It's pretty presumptuous of Carlson to say India has not built a single building as beautiful as the Mumbai Train station after attaining independence. As author Margaret Wolfe Hungerford rightly noted, “beauty is in the eye of the beholder”. A colonial slave will always drool over buildings and other establishments built by the British, ignoring the magnificence of structures built by natives of a formerly colonised nation.

Western opinion shapers often have a mistaken sense of world history since they tend to look at it from the coloniser’s prism. They labour under the belief that the colonial and imperialist rule greatly benefitted the colonised subjects by offering them the fruits of the industrial revolution and bringing them to “civilisation”. Fox News anchor Tucker Carlson is one such individual who believes India’s civilisation is not millennia old, but just over three centuries old and a gift that Britain bequeathed India when it left in 1947.
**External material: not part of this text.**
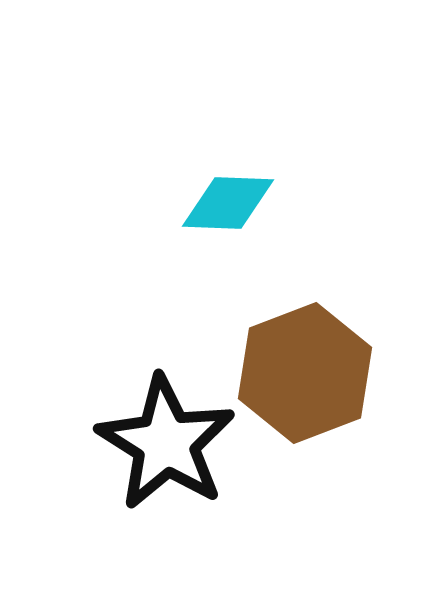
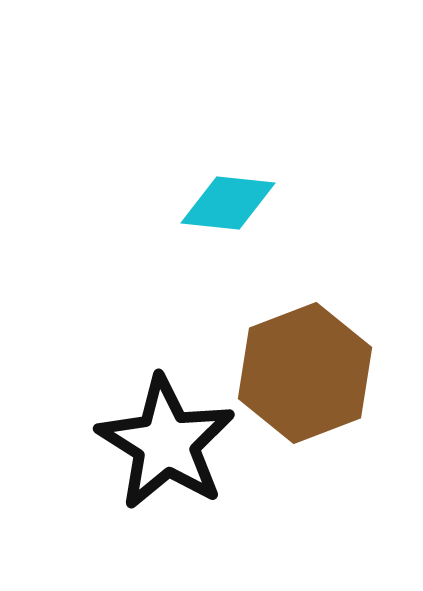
cyan diamond: rotated 4 degrees clockwise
In his bid to rant against the current US government and emphasise its numerous failures, most notably the bungled pullout from Afghanistan, Carlson sang paeans to the former English monarch, Queen Elizabeth II, who breathed her last on Thursday, at 96. Lavishing praises on Elizabeth II, Carlson slammed her critics highlighting how England left behind a “civilisation” in India when they quit in 1947 while rubbing it in the spectacular US failure while abandoning Afghanistan.

“When the U.S. government withdrew from Afghanistan after 20 years, we left behind airstrips, shipping containers and guns. When the British pulled out of India, they left behind an entire civilization, a language, a legal system, schools, churches and public buildings, all of which are still in use today. Here’s the train station the English built in Bombay, for example. There’s nothing like that in Washington, DC right now, much less in Kabul or Baghdad,” said Carlson, enthusing about the British rule in India that authentic and unbiased historians say was among the darkest periods endured by the country. 

He further continued, “Today, India is far more powerful than the UK, the nation that once ruled it and yet, after 75 years of independence, has that country produced a single building as beautiful as the Bombay train station that the British colonialists built? No, sadly, it has not. Not one.”

Now, that’s pretty presumptuous of Carlson to say India has not built a single building as beautiful as the Mumbai Train station. As author Margaret Wolfe Hungerford rightly noted, “beauty is in the eye of the beholder”. A colonial slave will always drool over buildings and other establishments built by the British, overlooking what the natives built after attaining independence. And to Carlson’s chagrin, India has built many magnificent structures post-independence. The Lotus Temple in Delhi, the Vidhana Soudha in Bengaluru, Auroville Dome in Puducherry, and many more. The recently built ‘Statute of Unity’ speaks volumes of infrastructural strides made by India in the years since its independence. 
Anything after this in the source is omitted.